4. The aluminum alloy crush resistant connection apparatus of claim 1, wherein: the controller (3) is responsible for sending a moving instruction to the hydraulic moving guide rail (4), when the rolling cutter (5) needs to be subjected to offset machining, the hydraulic machine mounting part (4) (1) receives a moving command given by the controller (3), the hydraulic machine drives the rolling cutter base (5.1) and drives the rolling cutter (5) to move, when the moving distance reaches a specified value, the hydraulic machine moving guide rail (4) is self-locked, and therefore the rolling cutter (5) is controlled not to deviate in the machining process.

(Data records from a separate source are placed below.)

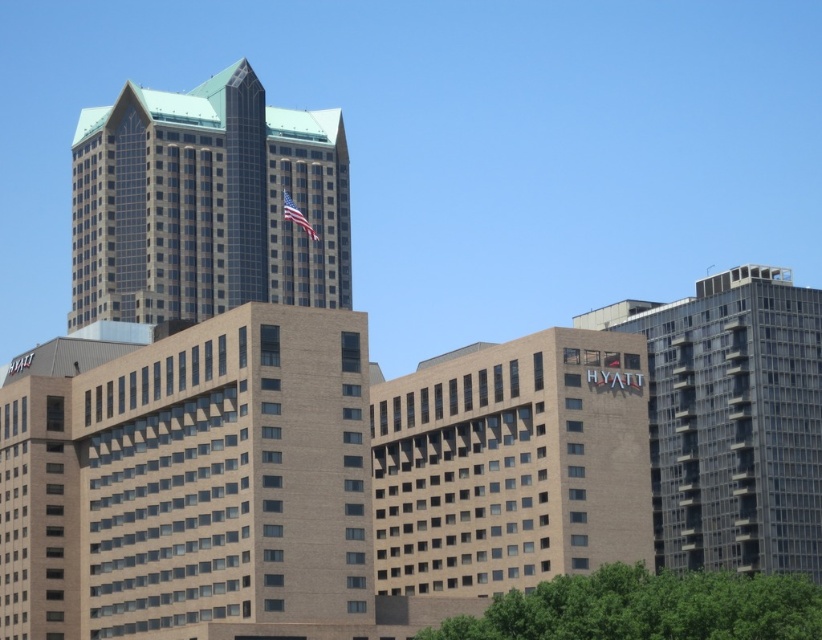 Does glassy reflective building at right appear over green leafy tree at lower center?

Indeed, glassy reflective building at right is positioned over green leafy tree at lower center.

Is point (709, 368) behind point (684, 636)?

Yes, point (709, 368) is behind point (684, 636).

At what (x,y) coordinates should I click in order to perform the action: click on glassy reflective building at right. Please return your answer as a coordinate pair (x, y). Looking at the image, I should click on (733, 420).

Is green glass skyscraper at upper left below green leafy tree at lower center?

No.

Is point (321, 269) more distant than point (633, 588)?

That is True.

Locate an element on the screen. The image size is (822, 640). green glass skyscraper at upper left is located at coordinates (206, 204).

Can you confirm if green glass skyscraper at upper left is bigger than glassy reflective building at right?

Indeed, green glass skyscraper at upper left has a larger size compared to glassy reflective building at right.

Who is positioned more to the right, green glass skyscraper at upper left or glassy reflective building at right?

glassy reflective building at right is more to the right.

Who is more forward, (319,243) or (760,336)?

Point (760,336)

5. The aluminum alloy crush resistant connection apparatus of claim 1, wherein: the processing of the rolling cutter (5) comprises plane extrusion and curved surface extrusion, wherein the curved surface extrusion comprises large curvature radius extrusion and small curvature radius extrusion.

6. The method of processing an aluminum alloy material using the aluminum alloy crush resistant connecting apparatus as recited in claim 1, wherein:

step 1, realizing preliminary connection of aluminum alloy materials by adopting clearance fit, placing the aluminum alloy materials after the preliminary connection to a processing position, and controlling a rolling cutter (5) to move to the aluminum alloy materials (1) by a hydraulic machine (2) and applying downward specified compression to the aluminum alloy materials (1) so as to push the rolling cutter (5) to generate extrusion deformation on the aluminum alloy section of the aluminum alloy materials (1) to finish an extrusion connection effect;

step 2, the rolling cutter (5) moves to finish the aluminum alloy material subjected to extrusion processing through autorotation while finishing the material extrusion connection;

step 3, judging the stress value sigma and the stress change rate phi in the extrusion process by the controller (3), wherein in the extrusion process, the controller (3) receives the stress sigma and the stress change rate phi which are applied to the cutter (5) by the cross section when the rolling cutter (5) is extruded from the sensor (6) and combines the stress sigma and the stress change rate phi with a set standard value sigma₀、φ₀Carrying out comparison;

and 4, judging the stress sigma and the strain rate value by the control panel, feeding back and controlling whether the hydraulic moving track (4) needs to move the machining tool or not according to different range values of the stress sigma and the strain rate phi, and adjusting the deformation of the extrusion section in the extrusion process by changing the size of the curvature radius of the contact between the machining tool and the extrusion section.